そんな風に思ってしまうくらい……私はホッとして、堪えていた涙がわんわん流れて止まらなかった。

「しょ、…しょ、う!こわ、こわ…かった…っ!ごめ、ごめん、なさ…っ、ふぇっ、え????んっっ!!」

わんわん泣く私を抱き締めて、背に回した翔の手が優しく背を撫でるたび、嗚咽が溢れて仕方なかった。


「心配した…。よかった、無事で。ほら、だいじょうぶだから、もうだいじょうぶだから……」

そう優しく繰り返される声にすがって、翔の腕のなかでわんわん泣き続けた。

「大丈夫だから」

そう笑う翔に、ふにゃふにゃに出来損なった顔で笑い返しながら泣いた。



あのとき……泣くな、って言われていたら、私は翔を好きにならなかったかもしれない。


あのとき……ただ私を安心させようとびしょ濡れの顔で笑いながら、大丈夫だからっていう翔に、私は恋をしてしまったんだから。

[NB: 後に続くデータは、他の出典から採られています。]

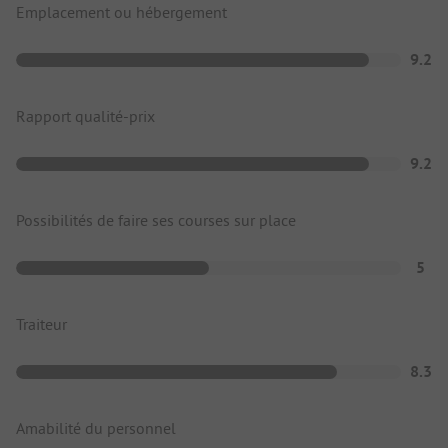
Emplacement ou hébergement
9.2
Rapport qualité-prix
9.2
Possibilités de faire ses courses sur place
5
Traiteur
8.3
Amabilité du personnel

でも私の恋心には悪いけど、私は見ないフリをするしかなかった。



翔はずっと、手の届かない人だから。


翔の隣にどれだけ可愛い子が並んでも、私は仕方ないなって、しょうがないんだって、これが当たり前なんだ………そう諦めてきたんだから。


大丈夫。
いつかこの恋も砕けて、新しい恋の実がつく。
だから、…だから、大丈夫だから。
いつか諦められる。

私はその、諦められる日を待っている。
ずっと…ずっと…待ち続けている。


翔に渡るたくさんのラヴコールの橋渡しをしながら。

キューピッドになりきれない邪な私でごめんね…、ごめんなさい。